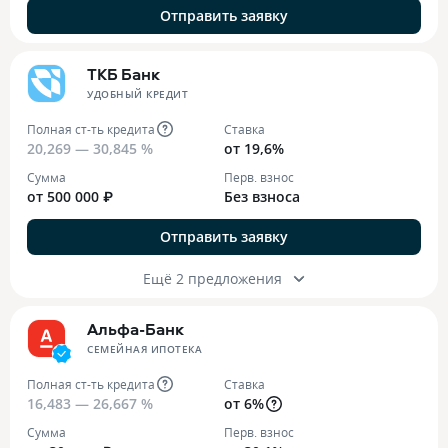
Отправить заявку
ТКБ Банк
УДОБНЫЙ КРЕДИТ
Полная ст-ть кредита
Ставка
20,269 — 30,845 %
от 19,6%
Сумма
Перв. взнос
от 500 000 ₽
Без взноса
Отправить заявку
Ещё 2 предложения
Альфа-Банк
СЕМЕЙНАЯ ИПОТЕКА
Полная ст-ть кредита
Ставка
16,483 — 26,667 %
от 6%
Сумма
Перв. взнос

•••

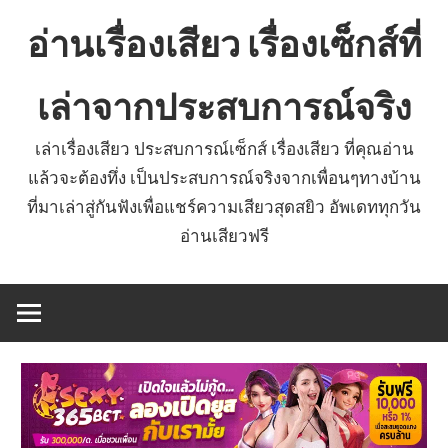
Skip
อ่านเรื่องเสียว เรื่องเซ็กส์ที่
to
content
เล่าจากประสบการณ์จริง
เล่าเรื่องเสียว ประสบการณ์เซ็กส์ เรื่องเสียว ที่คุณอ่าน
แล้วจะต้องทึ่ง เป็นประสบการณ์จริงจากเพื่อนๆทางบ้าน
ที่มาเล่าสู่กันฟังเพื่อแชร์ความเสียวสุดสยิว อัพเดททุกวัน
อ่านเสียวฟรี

•••

● Exercise details: Starting with the line with "เล่าจากประสบการณ์จริง" above and going on through the line with "อ่านเสียวฟรี", transcribe every line exactly, both ends included, and add nothing.

● Completed exercise:
เล่าจากประสบการณ์จริง
เล่าเรื่องเสียว ประสบการณ์เซ็กส์ เรื่องเสียว ที่คุณอ่าน
แล้วจะต้องทึ่ง เป็นประสบการณ์จริงจากเพื่อนๆทางบ้าน
ที่มาเล่าสู่กันฟังเพื่อแชร์ความเสียวสุดสยิว อัพเดททุกวัน
อ่านเสียวฟรี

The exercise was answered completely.